The answer is the full listing below, copied exactly, with its pictures omitted.

··· DATA SHOWN

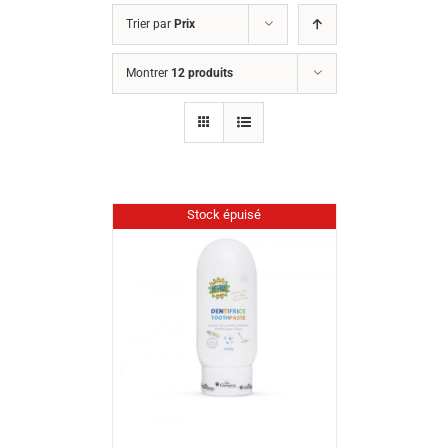
Trier par
Prix
Montrer
12 produits
Stock épuisé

······

### ANSWER BELOW
Trier par
Prix
Montrer
12 produits
Stock épuisé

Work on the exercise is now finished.